The southbound lanes of Highway 75 in Collin County were closed most of the day, after a wreck involving 15 vehicles near Melissa.
Semi-trucks were scattered along with smaller vehicles on both sides of the southbound lanes. One truck driver said once he was hit, he wanted to move off the road to the right, but there was already another semi-truck right in his path, so all he could do was pull off into the median.
Drivers reported white-out conditions and without being able to see, they just started hearing crashes all around them. Two people were taken to the hospital with minor injuries.
Investigators are trying to determine what started the chain reaction.
In Weatherford, the streets were snow-packed but drivable, for those who took their time. Parts of Parker County got anywhere from 3-4 inches of snow—-made worse by blowing wind.
The timing of the snow and the school district’s decision to dismiss class early, left parents of school age kids scrambling.
According to the Weatherford ISD website, the early 4 am to 6 am outlook was that snow would not likely be a factor. But as students started arriving, the snow blanketed the area more than they thought, so administrators switched plans and sent everyone home at 10:00. It left some parents in the lurch, arguing that classes shouldn’t have started at all because the roads were always too bad.
Snow and fast driving are blamed for a fatality wreck in Brock. DPS says 20-year-old Nicolas Garcia of North Richland Hills was driving his pickup truck too fast for conditions, left the highway and crashed into a semi pulling a trailer head-on. The driver of the semi was not hurt. To the east, a minor fender-bender on I-30 and highway 580 stacked up traffic for miles when two highways crested at the top of a hill; as other drivers stopped, they got stuck.
There were a number of wrecks in Denton County, but the worst may have been an overturned SUV on Northbound I-35E, just south of the Fox Avenue exit. Paramedics took the driver to a nearby hospital, and the accident caused a back up in both directions for quite a bit.
Early in the afternoon, there was a big back up on the ramp going from I-30 to I-35 south, also known as the mixmaster. An 18-wheeler stalled out on the ramp and needed a tow truck to help pull it through. Drivers were stuck for nearly an hour in their vehicles.
I-30 near downtown was a parking lot littered with cars that had spun, stalled or wrapped. Downtown Fort Worth was a traffic nightmare. Around noon, everyone tried to make a break for home early. Some drivers even had to climb out and help others over slick spots. Many of them were fighting traffic to pick up kids from school.
Matt Mclellan described it this way, “People just sliding all over the road blocking the roads. And then people just using one lane and going 10 miles an hour, it made it a long drawn out process.”
By 6 pm, Fort Worth police had reported responding to 617 accidents throughout the day.

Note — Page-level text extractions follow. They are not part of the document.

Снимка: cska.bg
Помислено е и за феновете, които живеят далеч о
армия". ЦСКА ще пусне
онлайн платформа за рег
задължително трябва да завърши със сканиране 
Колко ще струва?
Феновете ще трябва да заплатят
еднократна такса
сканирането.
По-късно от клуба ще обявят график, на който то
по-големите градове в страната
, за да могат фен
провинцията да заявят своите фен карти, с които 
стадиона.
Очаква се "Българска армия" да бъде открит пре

Tow truck drivers told CBS 11 that at the height of the day, it was taking them two to three hours to respond to accidents in the Dallas area. Traffic was relatively light along major highways like I-635 and the High Five interchange where I-635 intersects with Highway 75. However, CBS 11 reporters spotted several cars loose traction and spin out on the icy roads. In some cases, drivers were forced to get out of their cars and push them to gain traction.
Dallas Police responded to more than 300 accidents from midnight to 7 pm on Friday. Nearly 100 accidents were classified as major, with 81 of those occurring on the freeways. A total of 235 accidents in Dallas were reported as minor.
For some folks in Dallas, the snow meant an afternoon of fun at Flag Pole Hill. Dozens of families came out with all kinds of make shift “sleds,” including cake pans, laundry baskets, and anything else that could withstand a few runs down one of Dallas’ best snow day attractions.